What the exercise asks
Everything in the records below must be repeated exactly, except the pictures.

Working data
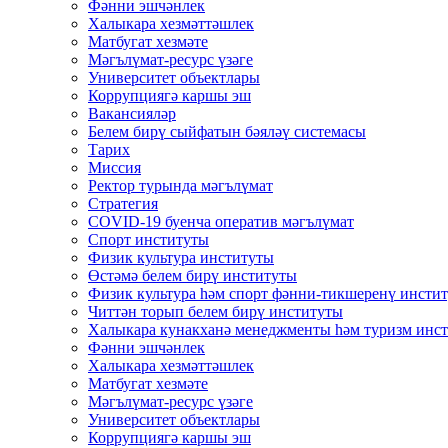
Фәнни эшчәнлек
Халыкара хезмәттәшлек
Матбугат хезмәте
Мәгълүмат-ресурс үзәге
Университет объектлары
Коррупциягә каршы эш
Вакансияләр
Белем бирү сыйфатын бәяләү системасы
Тарих
Миссия
Ректор турында мәгълүмат
Стратегия
COVID-19 буенча оператив мәгълүмат
Спорт институты
Физик культура институты
Өстәмә белем бирү институты
Физик культура һәм спорт фәнни-тикшеренү инсти
Читтән торып белем бирү институты
Халыкара кунакханә менеджменты һәм туризм инс
Фәнни эшчәнлек
Халыкара хезмәттәшлек
Матбугат хезмәте
Мәгълүмат-ресурс үзәге
Университет объектлары
Коррупциягә каршы эш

Exercise response
Фәнни эшчәнлек
Халыкара хезмәттәшлек
Матбугат хезмәте
Мәгълүмат-ресурс үзәге
Университет объектлары
Коррупциягә каршы эш
Вакансияләр
Белем бирү сыйфатын бәяләү системасы
Тарих
Миссия
Ректор турында мәгълүмат
Стратегия
COVID-19 буенча оператив мәгълүмат
Спорт институты
Физик культура институты
Өстәмә белем бирү институты
Физик культура һәм спорт фәнни-тикшеренү инсти
Читтән торып белем бирү институты
Халыкара кунакханә менеджменты һәм туризм инс
Фәнни эшчәнлек
Халыкара хезмәттәшлек
Матбугат хезмәте
Мәгълүмат-ресурс үзәге
Университет объектлары
Коррупциягә каршы эш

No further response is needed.